Alternatively you could show the 99% confidence interval.


In [18]:
plot_network_measures(bundleGraphs, original_network="original_graph",
                      ci=99)


Run with 100 random graphs

You can't publish results with 10 random graphs. These don't give meaningful variations. So let's add 90 more random graphs.

(This still isn't enough, but much better than 10! We'd recommend that you run 1000 random graphs for publication quality results.)
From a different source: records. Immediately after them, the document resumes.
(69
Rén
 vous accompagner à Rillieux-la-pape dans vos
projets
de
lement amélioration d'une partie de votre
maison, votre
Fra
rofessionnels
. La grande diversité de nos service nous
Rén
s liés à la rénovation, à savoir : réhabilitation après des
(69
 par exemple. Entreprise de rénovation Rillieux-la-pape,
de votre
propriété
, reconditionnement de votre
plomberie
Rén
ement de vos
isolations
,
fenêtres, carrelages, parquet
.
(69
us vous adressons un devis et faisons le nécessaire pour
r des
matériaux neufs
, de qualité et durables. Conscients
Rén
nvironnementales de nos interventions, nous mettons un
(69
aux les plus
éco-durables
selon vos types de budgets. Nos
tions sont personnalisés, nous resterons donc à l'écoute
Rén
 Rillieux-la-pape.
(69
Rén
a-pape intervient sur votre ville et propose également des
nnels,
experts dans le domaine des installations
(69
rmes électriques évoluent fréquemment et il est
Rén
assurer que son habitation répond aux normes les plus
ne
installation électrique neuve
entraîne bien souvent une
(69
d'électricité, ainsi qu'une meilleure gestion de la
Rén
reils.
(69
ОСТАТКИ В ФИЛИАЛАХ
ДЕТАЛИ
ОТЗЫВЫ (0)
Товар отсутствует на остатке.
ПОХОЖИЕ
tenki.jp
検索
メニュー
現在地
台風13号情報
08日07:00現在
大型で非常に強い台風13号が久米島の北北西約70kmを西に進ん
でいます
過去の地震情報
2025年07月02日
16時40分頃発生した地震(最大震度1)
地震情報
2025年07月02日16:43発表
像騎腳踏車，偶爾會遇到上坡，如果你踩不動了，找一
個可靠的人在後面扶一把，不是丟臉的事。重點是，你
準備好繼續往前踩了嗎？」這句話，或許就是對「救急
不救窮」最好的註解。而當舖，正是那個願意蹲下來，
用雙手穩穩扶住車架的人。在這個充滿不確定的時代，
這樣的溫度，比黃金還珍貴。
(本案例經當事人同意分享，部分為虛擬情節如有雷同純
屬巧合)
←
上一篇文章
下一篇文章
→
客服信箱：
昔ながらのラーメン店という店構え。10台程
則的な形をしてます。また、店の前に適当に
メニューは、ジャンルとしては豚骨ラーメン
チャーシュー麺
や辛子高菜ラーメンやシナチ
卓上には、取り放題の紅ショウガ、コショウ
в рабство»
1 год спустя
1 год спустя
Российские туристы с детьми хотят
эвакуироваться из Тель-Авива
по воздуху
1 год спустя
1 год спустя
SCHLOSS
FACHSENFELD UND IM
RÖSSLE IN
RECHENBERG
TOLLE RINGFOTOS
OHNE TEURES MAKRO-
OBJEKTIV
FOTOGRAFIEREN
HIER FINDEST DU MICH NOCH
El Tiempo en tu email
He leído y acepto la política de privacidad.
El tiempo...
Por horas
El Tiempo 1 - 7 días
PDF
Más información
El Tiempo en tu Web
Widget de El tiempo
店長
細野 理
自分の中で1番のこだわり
This takes some time (around 5 minutes) so the cell below is commented out by default. Remove the # at the start of each of the lines below to run the commands yourself.


In [19]:
#bundleGraphs.create_random_graphs("original_graph", 90)
#print (len(bundleGraphs))

Congratulations! 🎉

You created additional 90 random graphs, to give you a total of 100 random graphs and 1 real graph, and you managed to answer to some of your emails while waiting.

Here's a beautiful plot of your network measures with 95% confidence intervals....which you can't see because the random networks are all so similar to each other 🤦


In [20]:
plot_network_measures(bundleGraphs, original_network="original_graph")



Describe the rich club

Brain networks often have a "rich club". The rich club is a measure of the extent to which nodes in the graph with the highest degree (the largest number of connections) are preferentially connected to other highly connected nodes.
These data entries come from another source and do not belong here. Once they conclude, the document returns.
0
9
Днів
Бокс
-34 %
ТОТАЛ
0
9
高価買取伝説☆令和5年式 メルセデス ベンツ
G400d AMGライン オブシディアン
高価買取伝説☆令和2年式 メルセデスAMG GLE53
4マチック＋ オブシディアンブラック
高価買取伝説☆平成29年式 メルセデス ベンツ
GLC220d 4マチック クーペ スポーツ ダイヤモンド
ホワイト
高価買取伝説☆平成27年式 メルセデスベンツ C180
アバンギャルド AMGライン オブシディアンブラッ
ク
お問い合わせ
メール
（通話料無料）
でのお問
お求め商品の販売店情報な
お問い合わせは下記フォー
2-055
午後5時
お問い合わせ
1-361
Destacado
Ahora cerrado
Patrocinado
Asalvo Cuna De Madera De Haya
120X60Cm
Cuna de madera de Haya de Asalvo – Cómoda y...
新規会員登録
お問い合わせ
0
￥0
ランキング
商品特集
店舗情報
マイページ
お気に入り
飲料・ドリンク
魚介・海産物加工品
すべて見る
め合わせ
This network measure is fantastically named because a rich club exists in so many other networks too.

  • Popular people in a social network are likely to be friends with each other.
  • Wealthy people are likely to trade with each other.
  • Major airports have lots of flights between each other.
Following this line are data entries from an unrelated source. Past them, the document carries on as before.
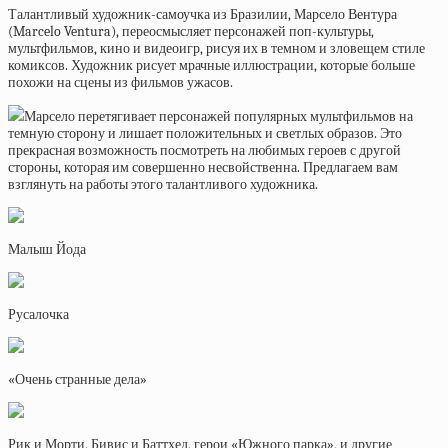
Талантливый художник-самоучка из Бразилии, Марсело Вентура
(Marcelo Ventura), переосмысляет персонажей поп-культуры,
мультфильмов, кино и видеоигр, рисуя их в темном и зловещем стиле
комиксов. Художник рисует мрачные иллюстрации, которые больше
похожи на сцены из фильмов ужасов.
Марсело перетягивает персонажей популярных мультфильмов на
темную сторону и лишает положительных и светлых образов. Это
прекрасная возможность посмотреть на любимых героев с другой
стороны, которая им совершенно несвойственна. Предлагаем вам
взглянуть на работы этого талантливого художника.
Малыш Йода
Русалочка
«Очень странные дела»
Рик и Морти, Бивис и Баттхед, герои «Южного парка», и другие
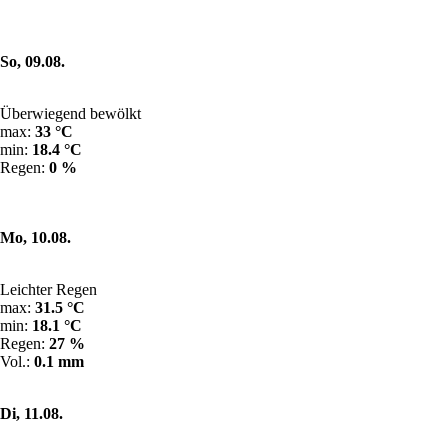
So, 09.08.
Überwiegend bewölkt
max:
33 °C
min:
18.4 °C
Regen:
0 %
Mo, 10.08.
Leichter Regen
max:
31.5 °C
min:
18.1 °C
Regen:
27 %
Vol.:
0.1 mm
Di, 11.08.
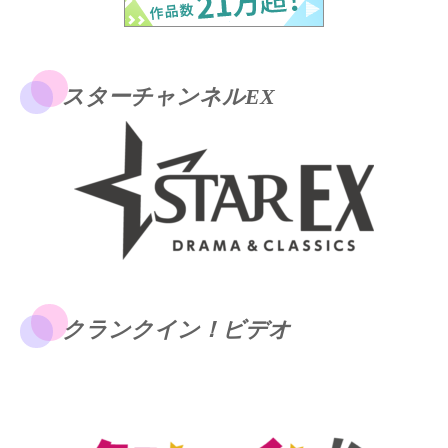
スターチャンネルEX
クランクイン！ビデオ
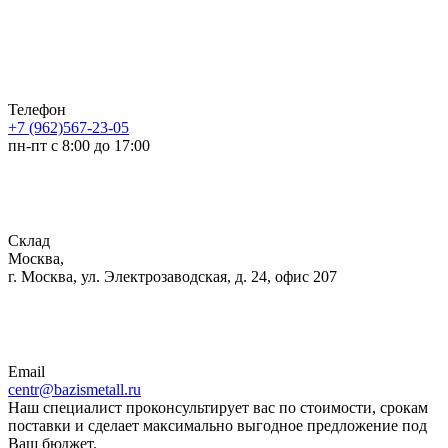
Телефон
+7 (962)567-23-05
пн-пт с 8:00 до 17:00
Склад
Москва,
г. Москва, ул. Электрозаводская, д. 24, офис 207
Email
centr@bazismetall.ru
Наш специалист проконсультирует вас по стоимости, срокам
поставки и сделает максимально выгодное предложение под
Ваш бюджет.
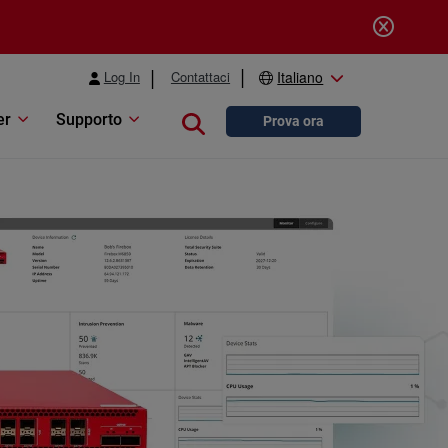
Log In
Contattaci
Italiano
er
Supporto
Close search
Prova ora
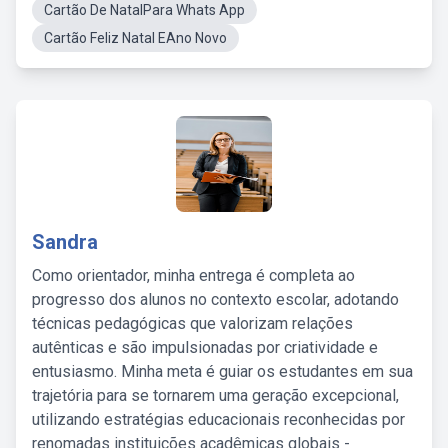
Cartão De NatalPara Whats App
Cartão Feliz Natal EAno Novo
Sandra
Como orientador, minha entrega é completa ao
progresso dos alunos no contexto escolar, adotando
técnicas pedagógicas que valorizam relações
autênticas e são impulsionadas por criatividade e
entusiasmo. Minha meta é guiar os estudantes em sua
trajetória para se tornarem uma geração excepcional,
utilizando estratégias educacionais reconhecidas por
renomadas instituições acadêmicas globais -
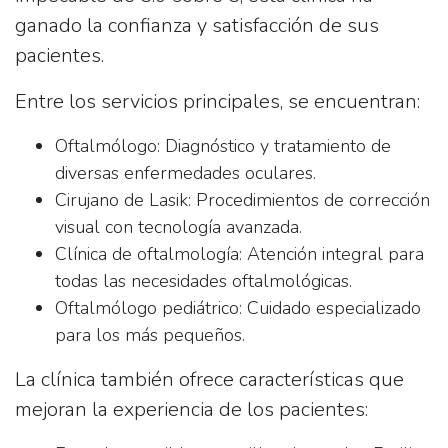
ganado la confianza y satisfacción de sus
pacientes.
Entre los servicios principales, se encuentran:
Oftalmólogo
: Diagnóstico y tratamiento de
diversas enfermedades oculares.
Cirujano de Lasik
: Procedimientos de corrección
visual con tecnología avanzada.
Clínica de oftalmología
: Atención integral para
todas las necesidades oftalmológicas.
Oftalmólogo pediátrico
: Cuidado especializado
para los más pequeños.
La clínica también ofrece características que
mejoran la experiencia de los pacientes:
In the brain, the "hubs" of the network - the high degree nodes - may also be the ones coordinating complex actions, and so they need to connect with each other to efficiently send messages to different specialised regions.

One thing that's a little confusing is that

  • to plot the rich club values per degree along with the random rich club values created from Random Networks with a preserved degree distribution

Report the rich club coefficients

The rich club coefficient is calculated as a function of a "cut off" degree.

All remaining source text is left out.